> (Editor’s Note: In order to preserve the anonymity of my sources, the company in question will be referred to as “Friendly Business”, or “FB.” And I will pick a random name for ops engineers, such as “Mark.”)
Agree, it's a great read. I also thought the mention of "Plebian Stable" Linux being "as old as dirt" was insightful (and a great play on words, because "pleb" means "of the people"). Packages on the stable version of Debian are so outdated that using it in production typically requires constant back-porting of more modern packages, introducing all sorts of operational risks that threaten its stability.
I think this is a more of a case of wrong tool for the job. For example if i have a fairly static mail server configuration then it could best served by stable - I get security updates back ported but I won't have significant changes in the underlying platform whipping the carpet from under my feet.
Choosing stable for say the website may not be such a good fit though - the website is permanently in a state of flux due to having money and developer time invested with a lot more vigor, introducing new technologies to the stack, I'd be better deploying testing or more likely unstable under that stack.
For all I love Debian, the naming scheme has cost me many hours explanation to senior ops management over my younger years!
All that said, there is also the valid ops concern about developers introducing unproven tech just because it's in fashion even though there is no business, operational, architectural or even development advantage to be demonstrated or even hypothesised from it.
Its not fun for anyone when you have A team of developers with their dummy's out the pram because you wont open any to any routes on the dmz firewall so they can use some new sexy message queue when any one of the well behaved, well proven, stable alternatives would offer the same advantages.
Its not fun for anyone when you have A team of developers with their dummy's out the pram because you wont open any to any routes on the dmz firewall so they can use some new sexy message queue when any one of the well behaved, well proven, stable alternatives would offer the same advantages.

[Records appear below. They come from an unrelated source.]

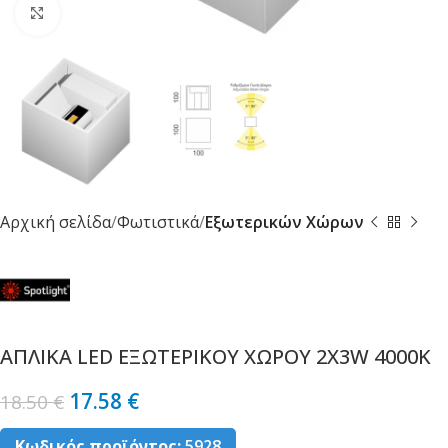
Κλικ για μεγέθυνση
Αρχική σελίδα
Φωτιστικά
Εξωτερικών Χώρων
ΑΠΛΙΚΑ LED ΕΞΩΤΕΡΙΚΟΥ ΧΩΡΟΥ 2X3W 4000K
17.58
€
18.50
€
Κωδικός προϊόντος:
5928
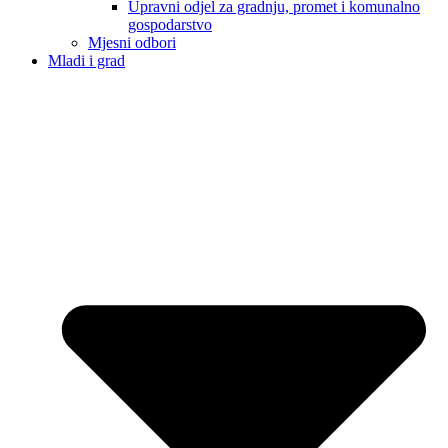
Upravni odjel za gradnju, promet i komunalno
gospodarstvo
Mjesni odbori
Mladi i grad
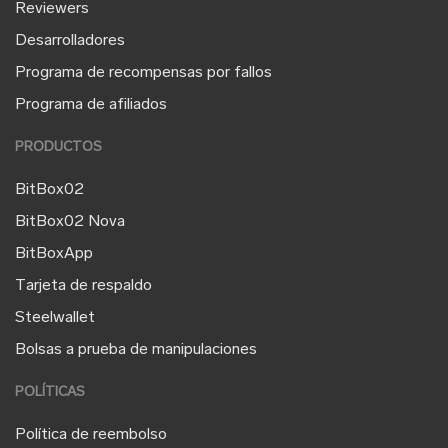
Reviewers
Desarrolladores
Programa de recompensas por fallos
Programa de afiliados
PRODUCTOS
BitBox02
BitBox02 Nova
BitBoxApp
Tarjeta de respaldo
Steelwallet
Bolsas a prueba de manipulaciones
POLÍTICAS
Política de reembolso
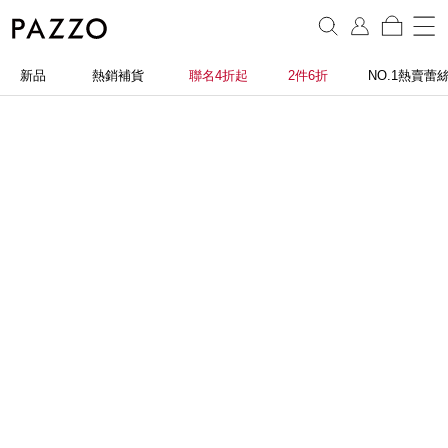
新品
熱銷補貨
聯名4折起
2件6折
NO.1熱賣蕾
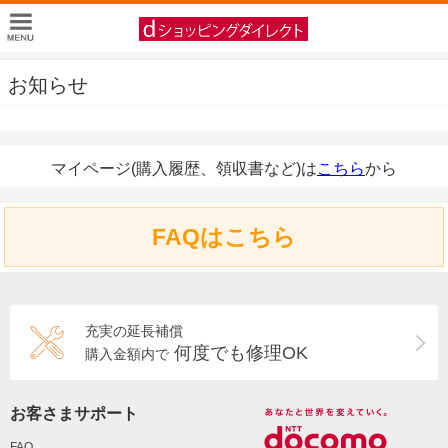
お知らせ
マイページ(購入履歴、領収書など)は
こちら
から
FAQはこちら
充実の延長補償
何度でも修理OK
購入金額内で
お客さまサポート
FAQ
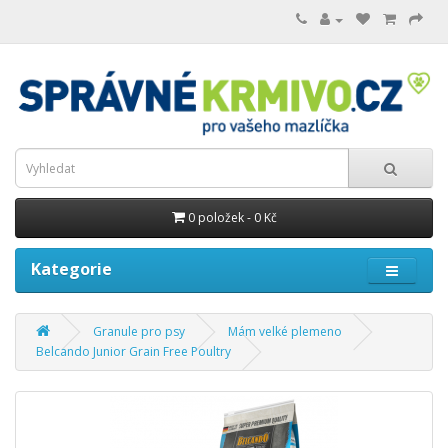
0 položek - 0 Kč
Kategorie
Granule pro psy
Mám velké plemeno
Belcando Junior Grain Free Poultry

This sounds exactly like the type of infighting caused by having the developers not responsible for their app in production and having the ops team not responsible for meeting the needs of the app. Right or wrong, if this happens enough the developers will eventually get their own budget and go to Heroku.
Just so we're all clear, opening any to any rules on the DMZ means no longer having a DMZ.
That could be a valid move - there are always trade offs to consider and possibly the trade offs stack up such that you should no longer have a separate network for public facing services.
However it's part of the ops team's role to mediate all interested parties requirements and not just allow random changes to make something work right this second because one party needs it for their requirements. Every other team might be a bit miffed if we opened that thus breaking our SOX and PCI requirements and so landing us with a heavy fine, or worse.
I think the point you're trying to make is there are cases where such an action could be warranted and so the goal should be to make that resolution process as fast and as painless as possible for all parties.
Depends on how you're designing your apps: I've cleanly separated my app code (which uses a number of current Python modules) from the more stable system package (Apache, Varnish, etc.) and it's been at least 2 stable releases since I've needed to worry about backports.